The starting premise is that the Sovereign Military Order of Malta (SMOM) continued in its military/governmental role until the present day.

The pilots are officers (Knights) of the order and continue to be "Catholic noblemen with at least 16 Quarters of Nobility" - the Order came up with a clever fix to allow its many Americans to join. The Order bought its aircraft from a variety of sources, mainly French, British and Italian at the time. The Order bought 24, deploying them in a single squadron. The pilots of the Order liked the Macchi's speed and agility but were less impressed with the parlous firepower. The Order's maintenance staff were less happy, feeling that the aircraft was greedy of their time and effort - "Like a sports car: a true rich man's toy" as one engineering officer put it.

Aircraft of the Order are marked with the red/white SMOM roundel in six positions, and the coat of arms on the tail. Serial numbers in black or white are carried on the lower rear fuselage, with codes in white or light grey on fuselage. The codes are a number/letter format. The number indicates the squadron, the letter the individual aircraft. Spinner colours vary (red, blue, white, yellow) to indicate which flight the aircraft belongs to. No other ID or tactical marks carried – red roundels are sufficient.

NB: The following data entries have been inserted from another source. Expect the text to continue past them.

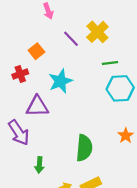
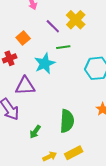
green line: (110, 63) -> (63, 47), moved
green arrow: (39, 165) -> (35, 132), moved, turned 32

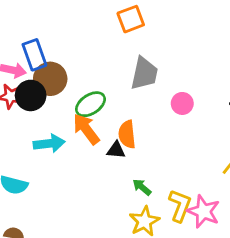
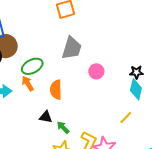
orange arrow: (86, 129) -> (28, 83), size x0.7
black triangle: (116, 150) -> (46, 117), moved

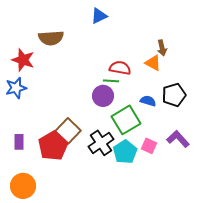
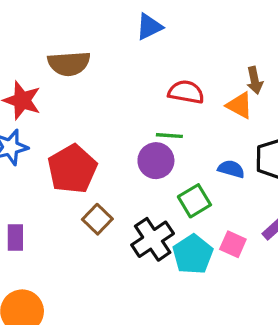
red semicircle: (120, 68) -> (186, 92), moved
green square: (126, 120) -> (194, 201), size x0.7
brown square: (68, 131) -> (97, 219), size x0.7
red pentagon: (53, 146) -> (72, 169), moved

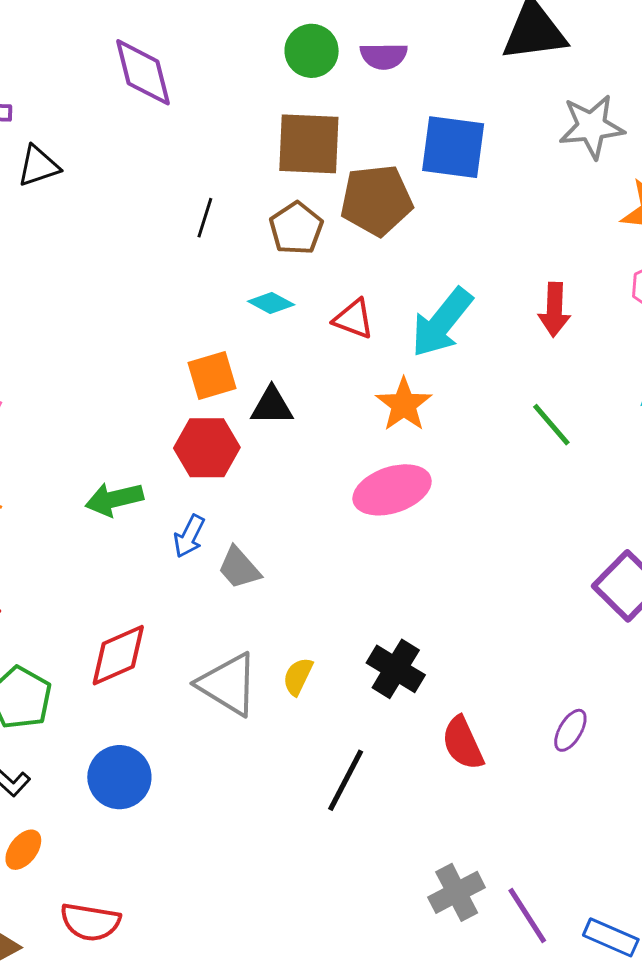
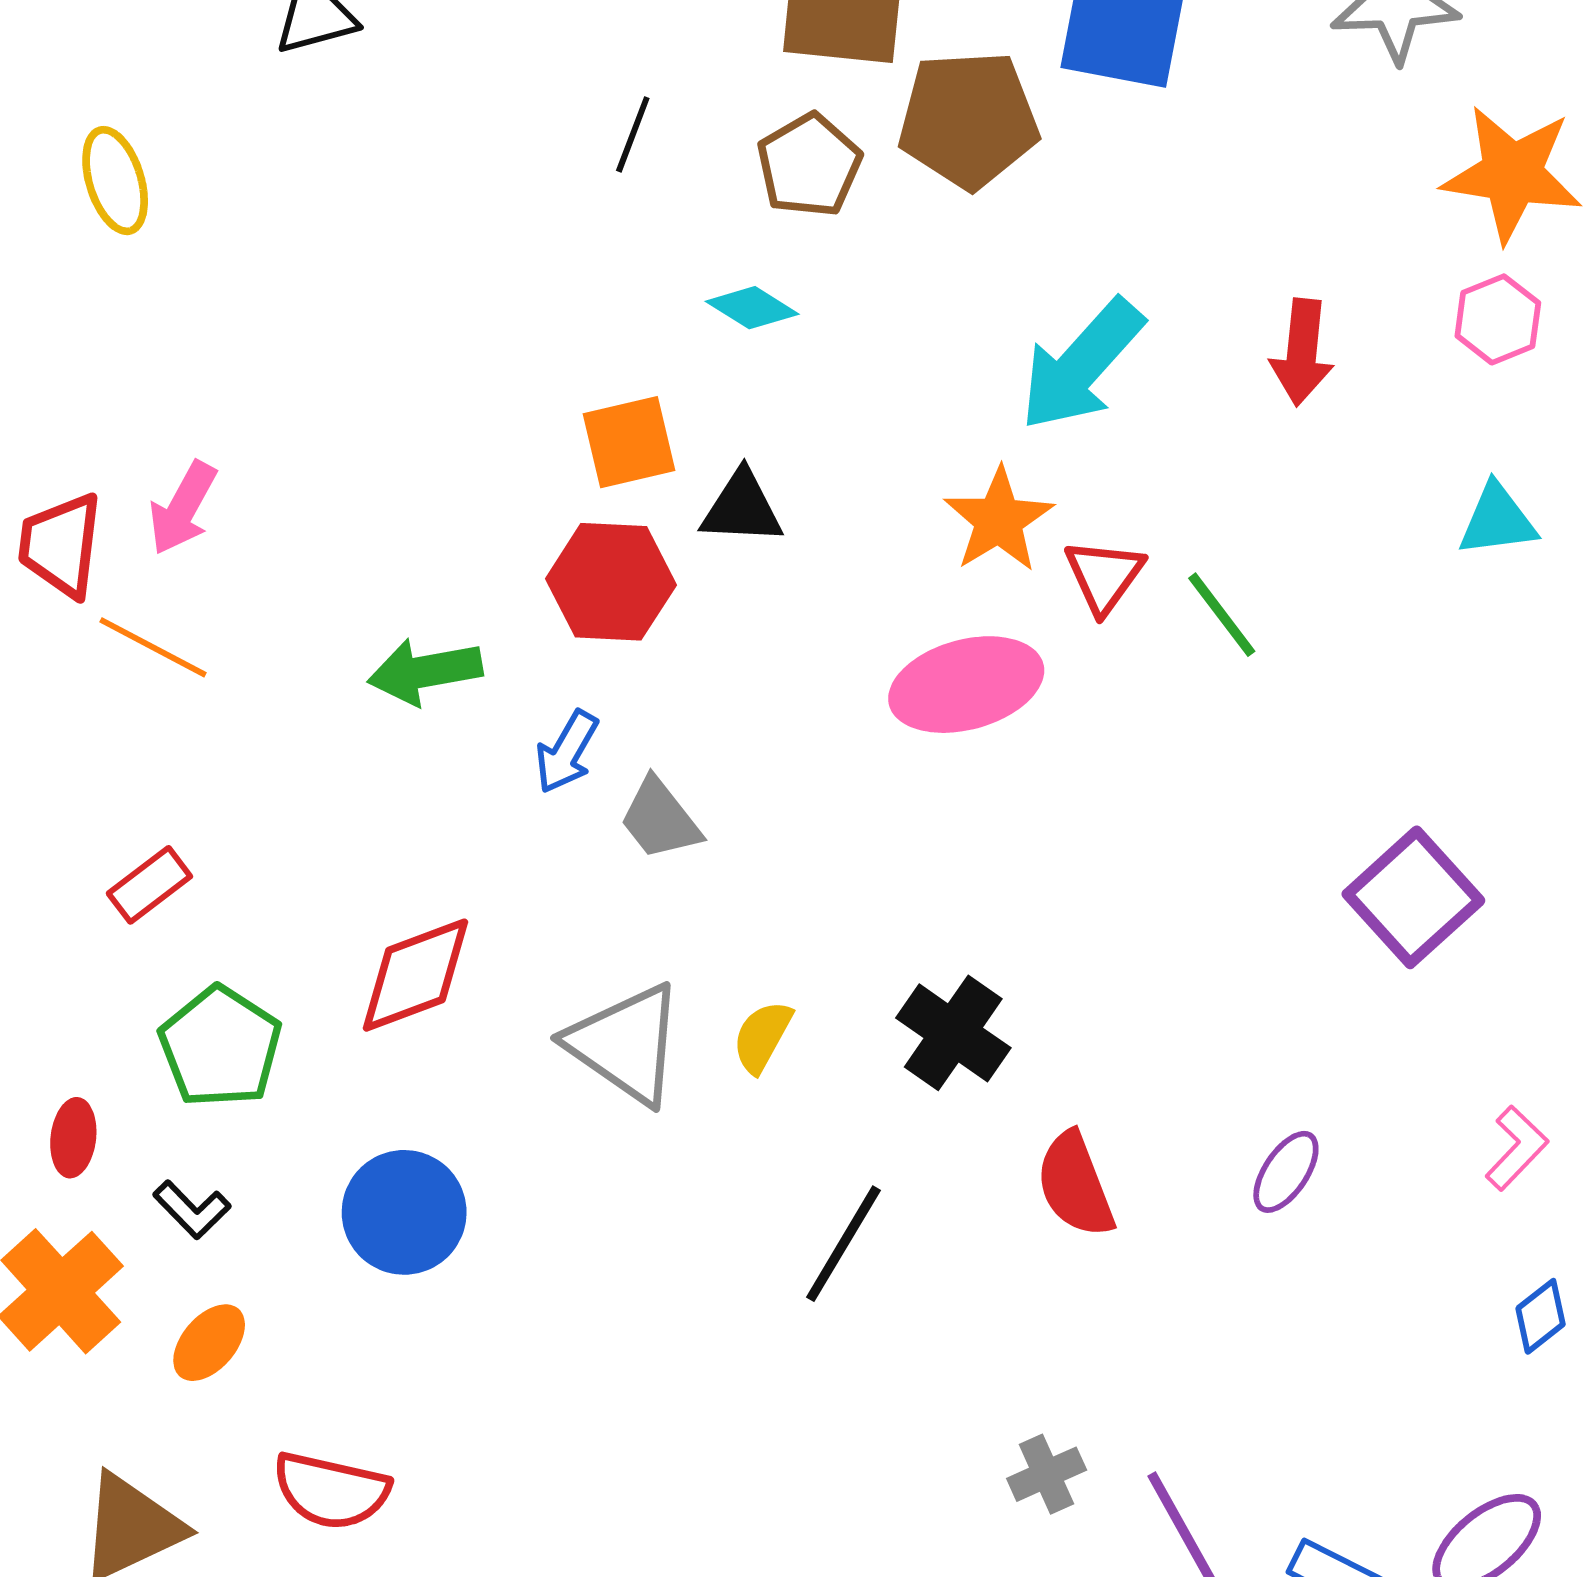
red triangle: (354, 319) -> (1104, 576), moved, turned 42
green line: (551, 425) -> (1222, 615), moved
gray cross: (457, 892) -> (1047, 1474), size x0.7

Colours in this case will be RAF Mid-stone speckling over RAF Light Sand base, with the underside Azure Blue.

Given that the pilots are high-ranking nobles, small personal marks, e.g. family coats of arms, are common.

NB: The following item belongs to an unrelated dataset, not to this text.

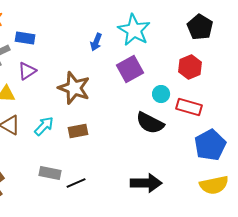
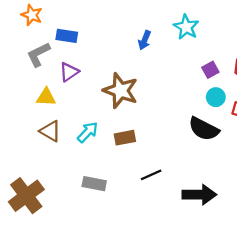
cyan star: (134, 30) -> (186, 27), size x0.7
purple square: (130, 69) -> (210, 70), moved, size x0.6
black line: (76, 183) -> (151, 175), moved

Airframe is a standard type, with wing guns fitted. These are French 7.5mm rather than Italian Bredas, but the fitting is the same. The aircraft has an armoured windscreen and cockpit vent.

The Italian type radio aerial is replaced with ones like those on the Dewoitine D520, (fixed one above and behind the cockpit, folding ditto below) as the radios were used by the Order at that time were French, as were gunsights.